Which is interesting, because insurance companies were sure lobbying against closing it like it would. In 2010, Wellpoint, the parent company of Anthem, Blue Cross, and Blue Shield, spent $7.8 million in lobbying and contributed almost a million dollars to campaigns, with opposing repeal of McCarran-Ferguson and the public option high on their list of priorities.
Anyway, the point is, private insurance works largely the same way a single payer government system would, just unfairly and inefficiently. It was created so politicians could avoid scaring voters by having to say “socialized” — campaign donations from for-profit insurers was an added benefit. And every time we try to fix it we just make it worse and more inefficient.
Even if you prefer the for-profit model over the government ones, insurance companies still operate under special exemptions to keep them from competing too hard like other businesses would. If our private system worked really well we wouldn’t be having this conversation in the first place. Which is my next point:
You Already Pay More For Worse Care
There are lots of fun graphs in this Commonwealth Fund’s study of 13 similarly-developed countries from 2013, but the gist of it is that the US spends lots more than any comparable country and seems to get the worst health care in return. In the year studied, the US spent 17.1% of its GDP on healthcare, 50% more than the next highest country, France, at 11.6% (here’s the graph for that). And even that didn’t include the tax breaks for people with employer-subsidized healthcare, so the true cost is even higher. This despite being the only country on the list not providing universal care.
We also spent more out of pocket (on copays, prescriptions, etc) than any other country on the list except Switzerland, and even that cost doesn’t include private insurance premiums, for which US citizens spent $3,442 per capita, five times more than the next closest country, Canada, at $654.

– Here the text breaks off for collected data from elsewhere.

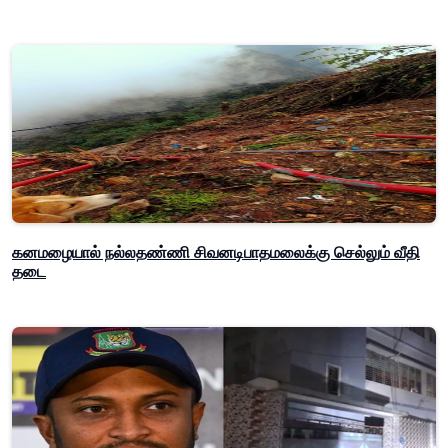
கனமழையால் நல்லதண்ணி சிவனடிபாதமலைக்கு செல்லும் வீதி
தடை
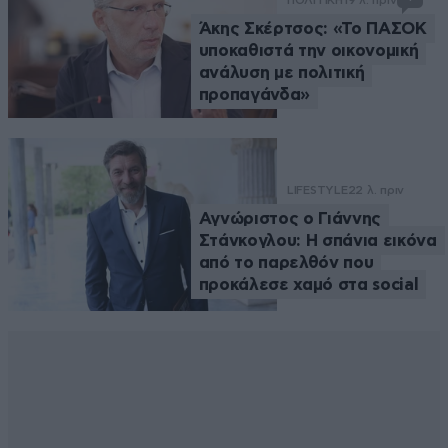
Άκης Σκέρτσος: «Το ΠΑΣΟΚ
υποκαθιστά την οικονομική
ανάλυση με πολιτική
προπαγάνδα»
LIFESTYLE
22 λ. πριν
Αγνώριστος ο Γιάννης
Στάνκογλου: Η σπάνια εικόνα
από το παρελθόν που
προκάλεσε χαμό στα social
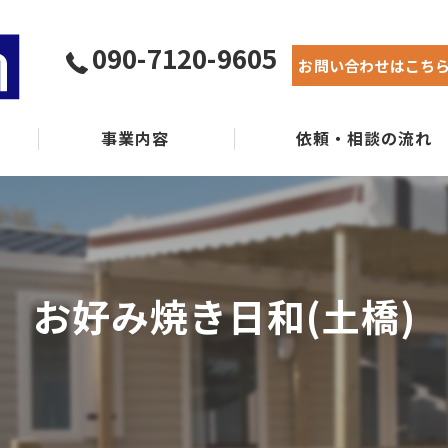
090-7120-9605
お問い合わせはこち
事業内容
依頼・相談の流れ
実績紹介
よくある質問
お好み焼き日和(土橋)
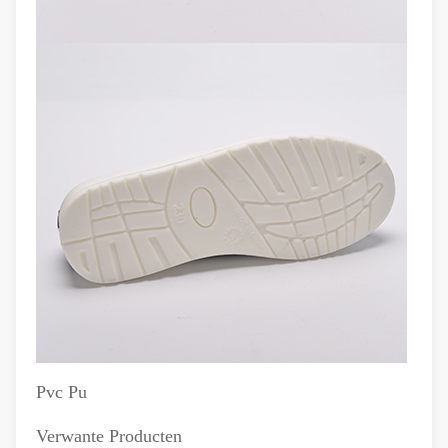
Pvc Pu
Verwante Producten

And for all that money, we still had the lowest life expectancy, the worst infant mortality rate, and the highest prevalence of chronic diseases. There aren’t as many numbers available on outcomes since Obamacare, but none of the US’s rankings had changed in the 2014 study. Is this American Exceptionalism, believing we’re different and special to the point that it’s literally killing us? (Yes, the answer is yes).
Where Does All That Money Go?
Yes, Americans are the fattest and eat bad food and work dangerous jobs and live in a country that spends far less on social services (at least partly because all the money is going towards healthcare). But a recent study found that a full $375 billion was going just towards paperwork and administrative costs. That’s 15% of the total healthcare budget. Why? Because billing is so complicated that you need a massive support staff to handle it.
The study found that between 1980 and 2010, “administrative costs as a percentage of total care health care spending more than doubled.” The authors of the paper further estimated that the eliminated administrative waste of a single payer system alone could cover the cost of insuring everyone.
It’s no wonder that for the past few years, polls have found that a majority of all Americans are in favor of single payer system, including the vast majority of Democrats. And yet politicians, even Democratic ones, have been reluctant to push for it. Why? Well, we know why. Because if insurance companies didn’t siphon off such massive amounts of money ($12.2 billion in 2009, at the height of the financial crisis), they couldn’t contribute to political campaigns.
That’s why it’s so hard to take yet another intense debate over which patch better papers over a problem no one wants to actually fix. They would have us believe that this is just another chapter in the age-old, unwinnable debate between Freedom (you can choose your own flavor of poor care!) and Compassion (we’ll keep poor people from dying quite as quickly!). But as always, it’s mostly a debate about who gets paid. On that, they’ve been almost entirely unanimous. After 70-some years of this, maybe it’s time we stopped letting them.